Home Blog SEO Let’s discover Googlebot, the site-scanning Google’s crawler

Let’s discover Googlebot, the site-scanning Google’s crawler

admin 11 May 2023

The name immediately makes one think of something nice, and indeed the corporate image also confirms this feeling: more than anything else, however, Googlebot is the fundamental spider software with which Google is able to scan the pages of public websites, following the links that start from one page and connect it to others on the Web, and thus selecting the resources that deserve to be included in the search engine’s Index. In short, this little robot is at the basis of Google’s entire crawling and indexing process, from which it derives its ranking system, and it is therefore not by chance that the search engine team has devoted more attention to the subject: let’s try to find out everything we need to know about Googlebot, the crawler that has the task of scanning the Web for sites and contents on behalf of Big G.

What Googlebot is

Today, let us therefore take a step back from the issues related to optimisation practices and try to briefly explain what Googlebot is and how it works, but above all why it is important for a site to know how Google looks at us – in a nutshell, because having a basic understanding of how search engine crawling and indexing works can help us to sense, prevent or solve technical SEO problems and ensure that the site’s pages are properly accessible to the crawlers themselves.

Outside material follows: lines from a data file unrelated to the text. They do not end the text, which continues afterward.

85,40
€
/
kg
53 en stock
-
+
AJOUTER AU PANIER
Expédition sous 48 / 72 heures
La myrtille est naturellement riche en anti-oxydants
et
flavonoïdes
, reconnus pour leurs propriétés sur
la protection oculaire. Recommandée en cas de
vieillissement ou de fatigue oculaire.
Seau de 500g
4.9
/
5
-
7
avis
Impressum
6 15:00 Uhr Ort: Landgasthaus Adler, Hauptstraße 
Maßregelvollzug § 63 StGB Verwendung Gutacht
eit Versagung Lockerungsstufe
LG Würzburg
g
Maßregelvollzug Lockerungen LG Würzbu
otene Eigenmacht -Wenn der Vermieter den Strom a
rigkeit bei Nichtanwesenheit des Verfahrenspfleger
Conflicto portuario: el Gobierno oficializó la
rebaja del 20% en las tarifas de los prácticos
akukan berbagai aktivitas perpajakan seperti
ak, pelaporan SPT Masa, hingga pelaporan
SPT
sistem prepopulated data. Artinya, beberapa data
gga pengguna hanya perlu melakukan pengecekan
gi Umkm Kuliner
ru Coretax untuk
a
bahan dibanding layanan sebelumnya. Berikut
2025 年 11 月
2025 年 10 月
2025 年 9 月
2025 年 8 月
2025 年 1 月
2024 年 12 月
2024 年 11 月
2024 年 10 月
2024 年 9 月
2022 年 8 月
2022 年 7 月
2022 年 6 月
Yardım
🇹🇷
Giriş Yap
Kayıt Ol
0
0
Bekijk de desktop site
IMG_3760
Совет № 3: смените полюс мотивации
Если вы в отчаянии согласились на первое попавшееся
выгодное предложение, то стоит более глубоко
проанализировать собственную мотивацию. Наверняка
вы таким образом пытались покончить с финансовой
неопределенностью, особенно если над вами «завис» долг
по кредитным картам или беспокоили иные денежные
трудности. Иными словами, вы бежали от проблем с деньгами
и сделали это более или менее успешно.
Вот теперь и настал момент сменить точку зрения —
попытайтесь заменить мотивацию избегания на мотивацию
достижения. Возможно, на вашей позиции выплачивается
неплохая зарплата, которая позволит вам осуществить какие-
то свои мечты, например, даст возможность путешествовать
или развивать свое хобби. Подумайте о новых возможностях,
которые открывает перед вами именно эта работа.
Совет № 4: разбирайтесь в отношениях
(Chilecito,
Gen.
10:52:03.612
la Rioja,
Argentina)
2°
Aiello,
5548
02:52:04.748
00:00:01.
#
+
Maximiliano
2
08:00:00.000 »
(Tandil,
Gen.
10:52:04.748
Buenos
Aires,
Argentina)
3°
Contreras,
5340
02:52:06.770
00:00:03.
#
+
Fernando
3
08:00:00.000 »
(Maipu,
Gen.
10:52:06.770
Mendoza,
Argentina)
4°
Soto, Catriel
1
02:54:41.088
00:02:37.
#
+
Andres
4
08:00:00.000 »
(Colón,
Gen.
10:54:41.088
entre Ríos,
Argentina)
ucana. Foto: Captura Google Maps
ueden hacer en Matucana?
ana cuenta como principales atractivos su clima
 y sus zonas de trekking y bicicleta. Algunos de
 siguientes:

The latest in chronological order to delve into this topic comes from the update of Google’s official guide to Googlebot, but the crawler had already previously been the focus of an episode of SEO Mythbusting, the YouTube series by Martin Splitt who, prompted by the requests of many webmasters and developers and by the precise question of Suz Hinton (Cloud Developer Advocate at Microsoft, host of the occasion), went on to clarify some features of this software.

On this occasion, Splitt had provided a clear and simple definition of Googlebot, which is basically a programme that performs three functions: the first is crawling, the in-depth analysis of the Web in search of pages and contents; the second is indexing these resources, and the third is ‘ranking’, which, however, ‘no longer does Googlebot’, he further specified.

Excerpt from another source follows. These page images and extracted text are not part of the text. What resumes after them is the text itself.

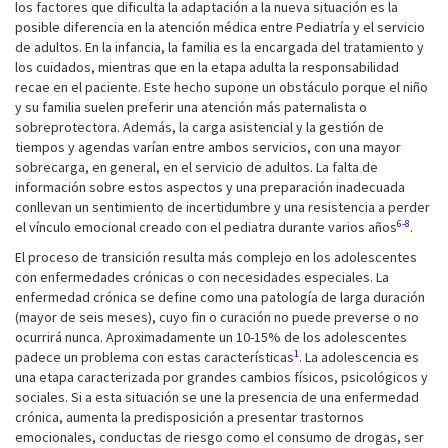
los factores que dificulta la adaptación a la nueva situación es la
posible diferencia en la atención médica entre Pediatría y el servicio
de adultos. En la infancia, la familia es la encargada del tratamiento y
los cuidados, mientras que en la etapa adulta la responsabilidad
recae en el paciente. Este hecho supone un obstáculo porque el niño
y su familia suelen preferir una atención más paternalista o
sobreprotectora. Además, la carga asistencial y la gestión de
tiempos y agendas varían entre ambos servicios, con una mayor
sobrecarga, en general, en el servicio de adultos. La falta de
información sobre estos aspectos y una preparación inadecuada
conllevan un sentimiento de incertidumbre y una resistencia a perder
6-8
el vínculo emocional creado con el pediatra durante varios años
.
El proceso de transición resulta más complejo en los adolescentes
con enfermedades crónicas o con necesidades especiales. La
enfermedad crónica se define como una patología de larga duración
(mayor de seis meses), cuyo fin o curación no puede preverse o no
ocurrirá nunca. Aproximadamente un 10-15% de los adolescentes
1
padece un problema con estas características
. La adolescencia es
una etapa caracterizada por grandes cambios físicos, psicológicos y
sociales. Si a esta situación se une la presencia de una enfermedad
crónica, aumenta la predisposición a presentar trastornos
emocionales, conductas de riesgo como el consumo de drogas, ser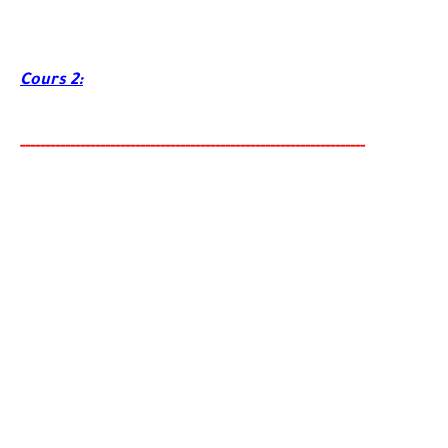
Cours 2:
-----
--
-------
--------
---
------------------------
--------
-------
-----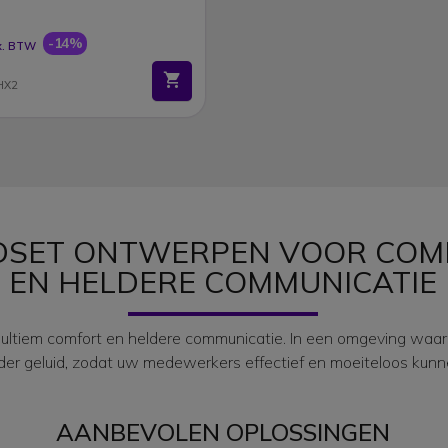
-14%
x. BTW
HX2
DSET ONTWERPEN VOOR COM
EN HELDERE COMMUNICATIE
ltiem comfort en heldere communicatie. In een omgeving waar g
der geluid, zodat uw medewerkers effectief en moeiteloos kunn
AANBEVOLEN OPLOSSINGEN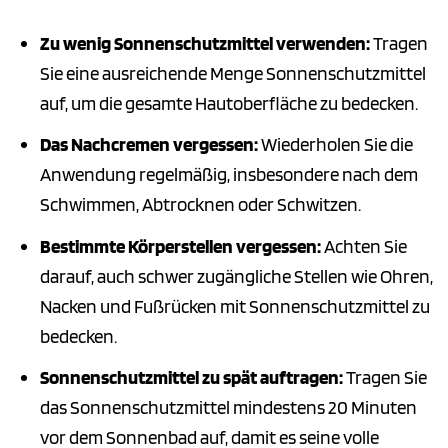
Zu wenig Sonnenschutzmittel verwenden:
Tragen
Sie eine ausreichende Menge Sonnenschutzmittel
auf, um die gesamte Hautoberfläche zu bedecken.
Das Nachcremen vergessen:
Wiederholen Sie die
Anwendung regelmäßig, insbesondere nach dem
Schwimmen, Abtrocknen oder Schwitzen.
Bestimmte Körperstellen vergessen:
Achten Sie
darauf, auch schwer zugängliche Stellen wie Ohren,
Nacken und Fußrücken mit Sonnenschutzmittel zu
bedecken.
Sonnenschutzmittel zu spät auftragen:
Tragen Sie
das Sonnenschutzmittel mindestens 20 Minuten
vor dem Sonnenbad auf, damit es seine volle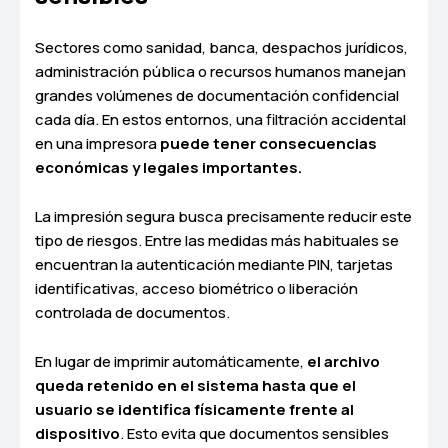
Sectores como sanidad, banca, despachos jurídicos,
administración pública o recursos humanos manejan
grandes volúmenes de documentación confidencial
cada día. En estos entornos, una filtración accidental
en una impresora
puede tener consecuencias
económicas y legales importantes.
La impresión segura busca precisamente reducir este
tipo de riesgos. Entre las medidas más habituales se
encuentran la autenticación mediante PIN, tarjetas
identificativas, acceso biométrico o liberación
controlada de documentos.
En lugar de imprimir automáticamente,
el archivo
queda retenido en el sistema hasta que el
usuario se identifica físicamente frente al
dispositivo
. Esto evita que documentos sensibles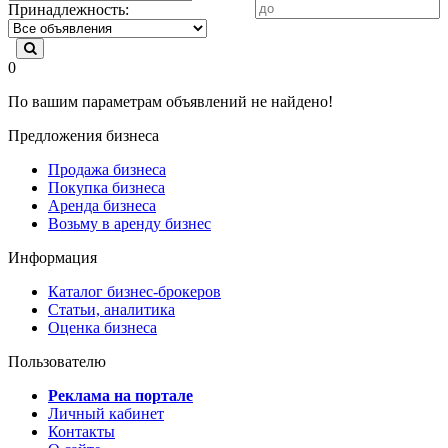
Принадлежность:
0
По вашим параметрам объявлений не найдено!
Предложения бизнеса
Продажа бизнеса
Покупка бизнеса
Аренда бизнеса
Возьму в аренду бизнес
Информация
Каталог бизнес-брокеров
Статьи, аналитика
Оценка бизнеса
Пользователю
Реклама на портале
Личный кабинет
Контакты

In practice, the bot takes content from the Internet, tries to understand the subject matter of the content and what ‘material’ can be offered to users searching for ‘these things’, and finally determines which of the previously indexed resources is actually the best for that specific query at that particular moment.

What Googlebot does and what it is for

Wanting to go deeper, Googlebot is a special software, commonly referred to as a spider, crawler or simply bot, which scans the web by following the links it finds within pages to find and read new or updated content and suggest what should be added to the Index, the ever-expanding inventory library from which Google directly extracts online search results.

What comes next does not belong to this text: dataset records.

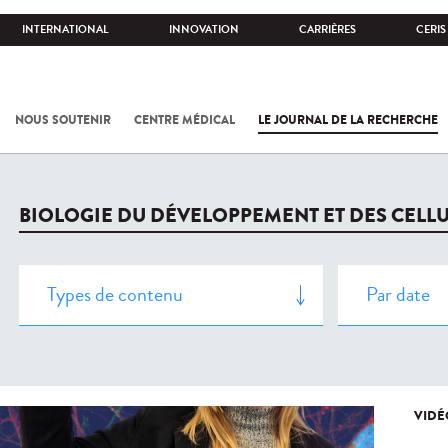
INTERNATIONAL
INNOVATION
CARRIÈRES
CERIS
NOUS SOUTENIR
CENTRE MÉDICAL
LE JOURNAL DE LA RECHERCHE
BIOLOGIE DU DÉVELOPPEMENT ET DES CELL
VIDÉ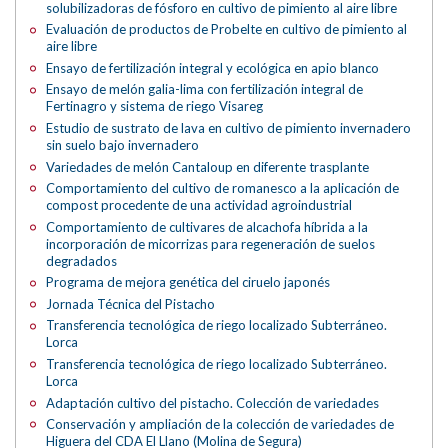
solubilizadoras de fósforo en cultivo de pimiento al aire libre
Evaluación de productos de Probelte en cultivo de pimiento al
aire libre
Ensayo de fertilización integral y ecológica en apio blanco
Ensayo de melón galia-lima con fertilización integral de
Fertinagro y sistema de riego Visareg
Estudio de sustrato de lava en cultivo de pimiento invernadero
sin suelo bajo invernadero
Variedades de melón Cantaloup en diferente trasplante
Comportamiento del cultivo de romanesco a la aplicación de
compost procedente de una actividad agroindustrial
Comportamiento de cultivares de alcachofa híbrida a la
incorporación de micorrizas para regeneración de suelos
degradados
Programa de mejora genética del ciruelo japonés
Jornada Técnica del Pistacho
Transferencia tecnológica de riego localizado Subterráneo.
Lorca
Transferencia tecnológica de riego localizado Subterráneo.
Lorca
Adaptación cultivo del pistacho. Colección de variedades
Conservación y ampliación de la colección de variedades de
Higuera del CDA El Llano (Molina de Segura)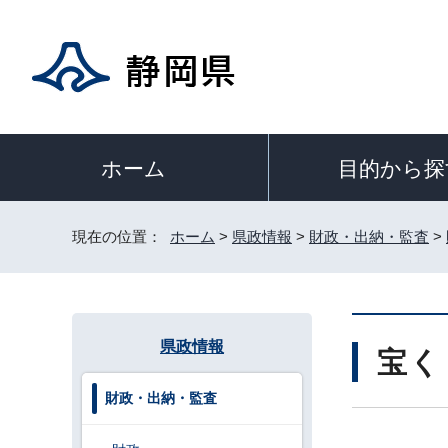
目的から探
ホーム
現在の位置：
ホーム
>
県政情報
>
財政・出納・監査
>
県政情報
宝く
財政・出納・監査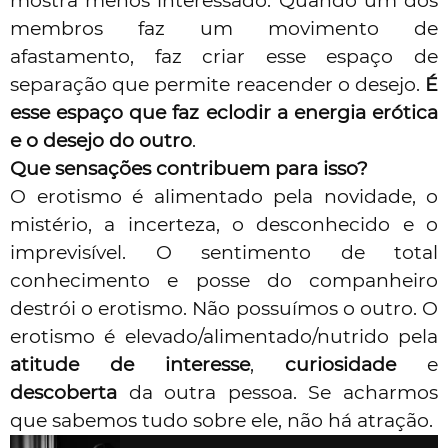
mostra menos interessado. Quando um dos
membros faz um movimento de
afastamento, faz criar esse espaço de
separação que permite reacender o desejo.
É
esse espaço que faz eclodir a energia erótica
e o desejo do outro
.
Que sensações contribuem para isso?
O erotismo é alimentado pela novidade, o
mistério, a incerteza, o desconhecido e o
imprevisível. O sentimento de total
conhecimento e posse do companheiro
destrói o erotismo. Não possuímos o outro. O
erotismo é elevado/alimentado/nutrido pela
atitude de interesse
,
curiosidade
e
descoberta
da outra pessoa. Se acharmos
que sabemos tudo sobre ele, não há atração.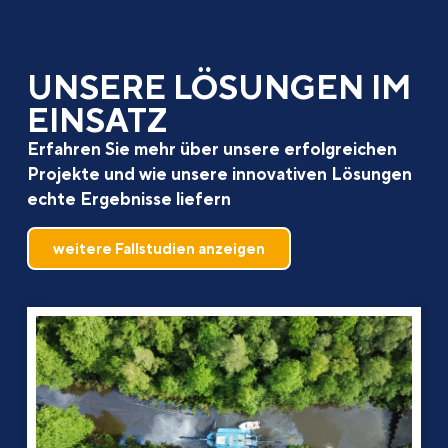
UNSERE LÖSUNGEN IM
EINSATZ
Erfahren Sie mehr über unsere erfolgreichen
Projekte und wie unsere innovativen Lösungen
echte Ergebnisse liefern
weitere Fallstudien anzeigen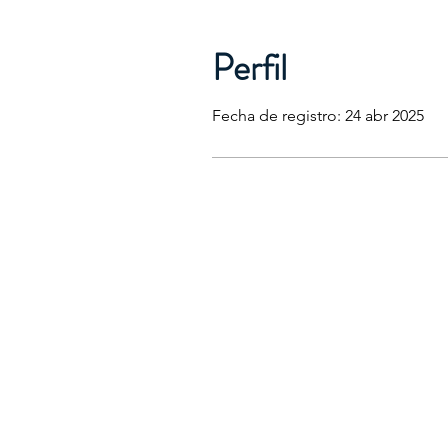
Perfil
Fecha de registro: 24 abr 2025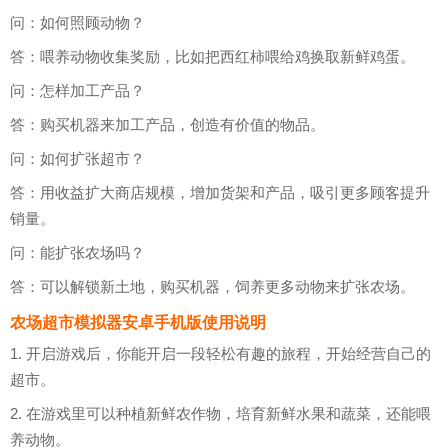
问：如何照顾动物？
答：喂养动物收集奖励，比如把西红柿喂给鸡换取新鲜鸡蛋。
问：怎样加工产品？
答：购买机器来加工产品，创造有价值的物品。
问：如何扩张超市？
答：用收益扩大商店规模，增加货架和产品，吸引更多顾客提升
销量。
问：能扩张农场吗？
答：可以解锁新土地，购买机器，饲养更多动物来扩张农场。
农场超市模拟器安卓手机版使用说明
1. 开启游戏后，你能开启一段轻松有趣的旅程，开始经营自己的
超市。
2. 在游戏里可以种植新鲜农作物，培育新鲜水果和蔬菜，还能喂
养动物。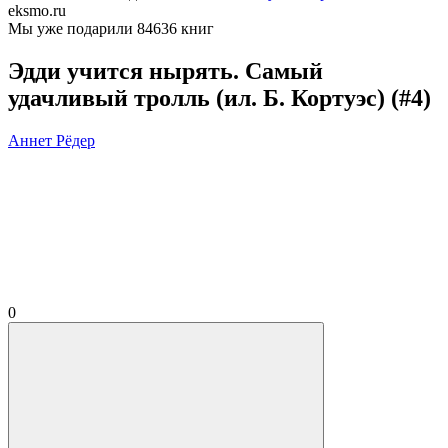
eksmo.ru
Мы уже подарили 84636 книг
Эдди учится нырять. Самый
удачливый тролль (ил. Б. Кортуэс) (#4)
Аннет Рёдер
0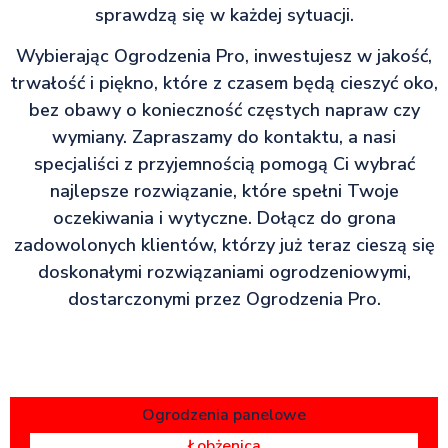
sprawdzą się w każdej sytuacji.
Wybierając Ogrodzenia Pro, inwestujesz w jakość,
trwałość i piękno, które z czasem będą cieszyć oko,
bez obawy o konieczność częstych napraw czy
wymiany. Zapraszamy do kontaktu, a nasi
specjaliści z przyjemnością pomogą Ci wybrać
najlepsze rozwiązanie, które spełni Twoje
oczekiwania i wytyczne. Dołącz do grona
zadowolonych klientów, którzy już teraz cieszą się
doskonałymi rozwiązaniami ogrodzeniowymi,
dostarczonymi przez Ogrodzenia Pro.
Ogrodzenia panelowe
Łobżenica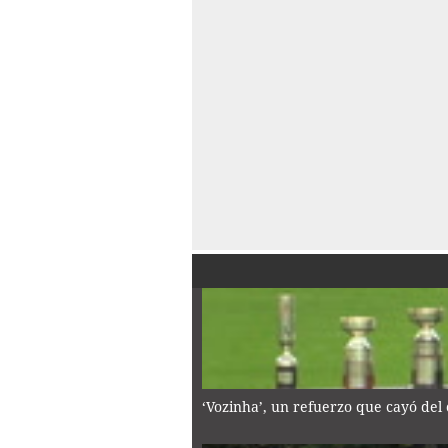
‘Vozinha’, un refuerzo que cayó del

This software allows Google to compile over 1 million GB of information in a fraction of a second, and so behind its cute appearance – the official image of Googlebot depicts precisely a cute little robot with a lively, vaguely Wall-E-like look, ready to embark on a quest to find and index knowledge in all the as yet unknown corners of the Web – there is a powerful machine that scans the Web and adds pages to its index constantly.

More precisely, then, Googlebot is the generic name for two different types of crawler: a desktop crawler simulating a user using a desktop device, and a mobile crawler simulating a user using a mobile device. Sometimes our site is visited by both versions of Googlebot (and in this case we can identify the sub-type of Googlebot by examining the user agent string in the request), but if our site has already been converted to mobile-first on Google, most of Googlebot’s crawling requests are made using the mobile crawler, while a small part is made with the desktop crawler, and vice versa for sites that have not yet been converted (as Google explains in fact, the minority crawler only crawls URLs already crawled by the majority crawler).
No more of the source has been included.